TASK DESCRIPTION:
Go line by line through the data and copy those with the word "руководителя".

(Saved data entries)
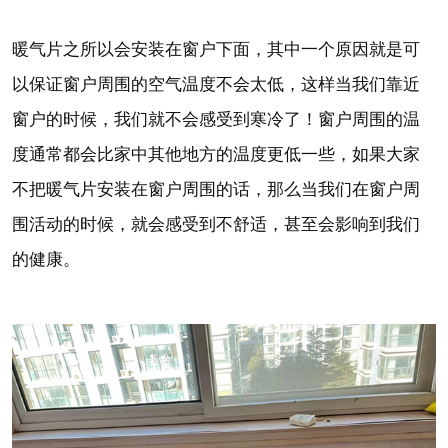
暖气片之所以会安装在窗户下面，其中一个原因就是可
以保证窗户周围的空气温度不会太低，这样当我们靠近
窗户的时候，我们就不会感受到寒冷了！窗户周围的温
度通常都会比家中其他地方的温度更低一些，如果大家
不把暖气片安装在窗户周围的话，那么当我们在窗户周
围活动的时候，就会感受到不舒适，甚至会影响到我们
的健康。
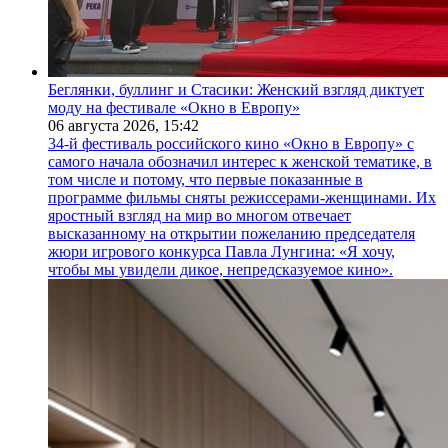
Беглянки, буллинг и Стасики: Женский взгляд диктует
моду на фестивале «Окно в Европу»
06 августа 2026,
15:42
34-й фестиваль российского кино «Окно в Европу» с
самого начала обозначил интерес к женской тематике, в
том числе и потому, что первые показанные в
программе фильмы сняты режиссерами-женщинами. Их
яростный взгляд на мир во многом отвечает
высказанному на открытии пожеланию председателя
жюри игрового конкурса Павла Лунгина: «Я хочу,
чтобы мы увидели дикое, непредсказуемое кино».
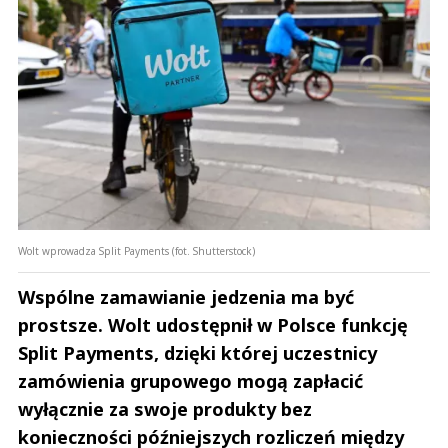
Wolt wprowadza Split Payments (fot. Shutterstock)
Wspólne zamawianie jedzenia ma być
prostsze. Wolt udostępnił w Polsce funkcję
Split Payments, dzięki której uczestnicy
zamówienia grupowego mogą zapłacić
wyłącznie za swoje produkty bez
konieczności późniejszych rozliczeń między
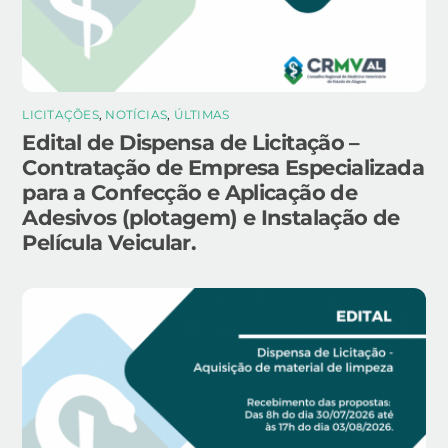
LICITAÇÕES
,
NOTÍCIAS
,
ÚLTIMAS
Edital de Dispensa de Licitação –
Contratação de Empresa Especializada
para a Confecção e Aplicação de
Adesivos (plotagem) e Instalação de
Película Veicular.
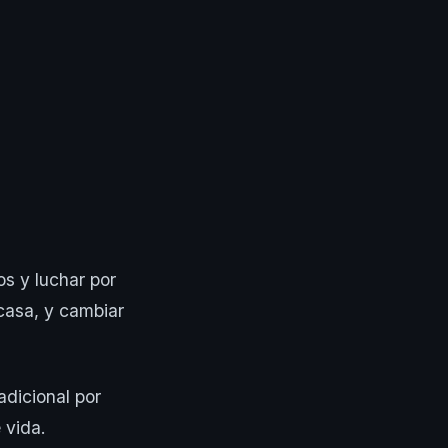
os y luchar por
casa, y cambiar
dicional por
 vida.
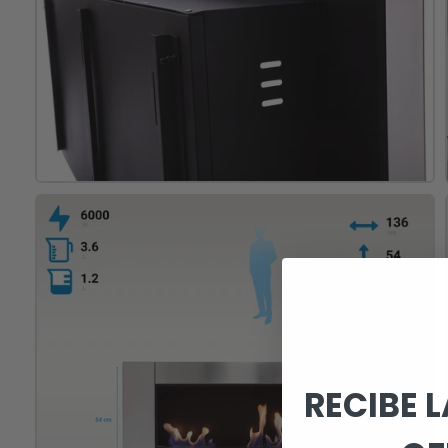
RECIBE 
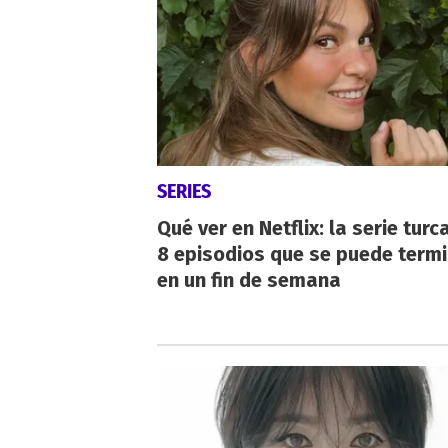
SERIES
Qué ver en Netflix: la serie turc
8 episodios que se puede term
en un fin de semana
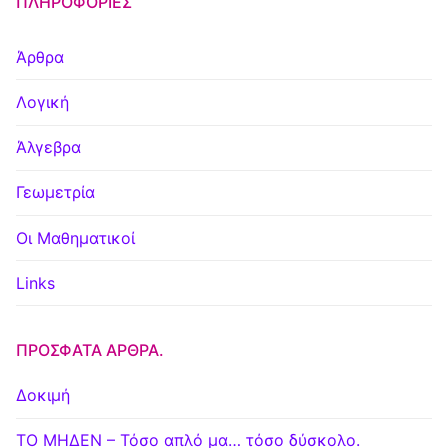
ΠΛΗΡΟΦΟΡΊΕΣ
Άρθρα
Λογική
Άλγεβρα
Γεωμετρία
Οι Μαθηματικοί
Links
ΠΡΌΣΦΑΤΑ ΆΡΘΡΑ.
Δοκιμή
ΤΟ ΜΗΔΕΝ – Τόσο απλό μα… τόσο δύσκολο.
--
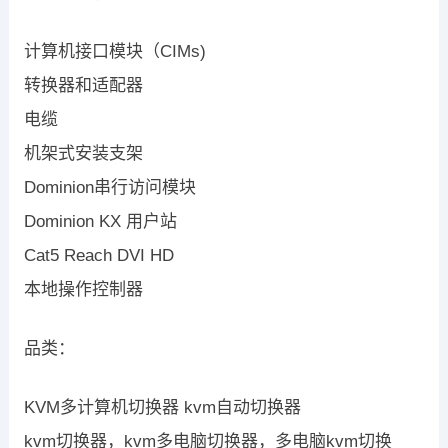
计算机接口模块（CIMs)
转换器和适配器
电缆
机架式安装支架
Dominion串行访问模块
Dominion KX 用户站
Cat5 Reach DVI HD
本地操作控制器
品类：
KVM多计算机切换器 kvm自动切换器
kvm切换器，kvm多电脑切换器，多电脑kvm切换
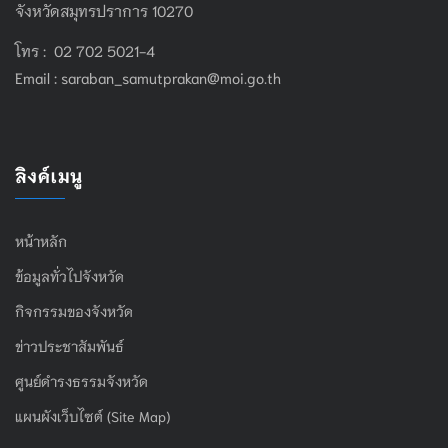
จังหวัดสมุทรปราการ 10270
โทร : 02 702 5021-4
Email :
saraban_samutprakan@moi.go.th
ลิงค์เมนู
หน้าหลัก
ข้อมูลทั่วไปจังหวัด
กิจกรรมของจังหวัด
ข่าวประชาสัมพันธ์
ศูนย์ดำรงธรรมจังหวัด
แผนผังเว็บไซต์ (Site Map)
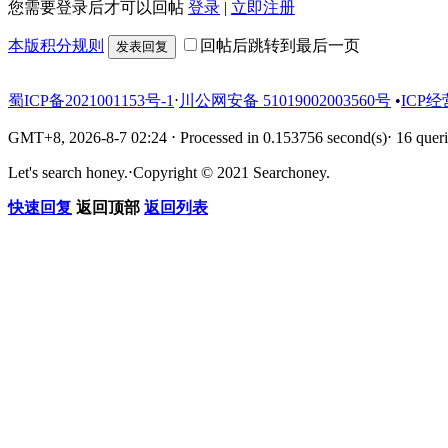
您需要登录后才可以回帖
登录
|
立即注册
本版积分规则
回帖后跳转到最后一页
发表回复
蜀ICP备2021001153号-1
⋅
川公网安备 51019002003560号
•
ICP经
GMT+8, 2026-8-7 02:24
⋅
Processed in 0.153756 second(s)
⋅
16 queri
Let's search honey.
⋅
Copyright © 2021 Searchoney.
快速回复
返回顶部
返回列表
---
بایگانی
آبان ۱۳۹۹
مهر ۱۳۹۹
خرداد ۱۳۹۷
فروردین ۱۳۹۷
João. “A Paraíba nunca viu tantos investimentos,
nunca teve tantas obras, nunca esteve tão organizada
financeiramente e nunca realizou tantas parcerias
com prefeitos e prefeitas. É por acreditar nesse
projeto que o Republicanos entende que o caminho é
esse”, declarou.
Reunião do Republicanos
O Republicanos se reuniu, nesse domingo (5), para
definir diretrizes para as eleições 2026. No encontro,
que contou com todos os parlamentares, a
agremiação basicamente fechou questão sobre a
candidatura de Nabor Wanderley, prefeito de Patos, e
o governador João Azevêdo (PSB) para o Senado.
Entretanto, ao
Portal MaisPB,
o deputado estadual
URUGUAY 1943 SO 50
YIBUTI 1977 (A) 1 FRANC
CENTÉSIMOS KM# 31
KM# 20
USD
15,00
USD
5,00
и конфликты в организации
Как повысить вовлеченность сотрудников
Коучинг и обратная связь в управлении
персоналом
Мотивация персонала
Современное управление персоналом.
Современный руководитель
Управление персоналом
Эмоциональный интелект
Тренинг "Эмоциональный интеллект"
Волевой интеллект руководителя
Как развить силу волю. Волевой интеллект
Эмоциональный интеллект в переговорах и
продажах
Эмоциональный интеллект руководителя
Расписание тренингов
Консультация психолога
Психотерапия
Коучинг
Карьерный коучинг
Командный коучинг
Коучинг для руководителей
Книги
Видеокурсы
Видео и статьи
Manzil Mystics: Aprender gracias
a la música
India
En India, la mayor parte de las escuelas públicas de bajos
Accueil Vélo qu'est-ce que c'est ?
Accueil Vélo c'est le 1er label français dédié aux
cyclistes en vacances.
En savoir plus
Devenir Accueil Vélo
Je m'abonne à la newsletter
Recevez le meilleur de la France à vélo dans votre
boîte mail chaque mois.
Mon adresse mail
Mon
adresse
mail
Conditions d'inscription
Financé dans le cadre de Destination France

OUTPUT OF THE EXERCISE:
Волевой интеллект руководителя
Эмоциональный интеллект руководителя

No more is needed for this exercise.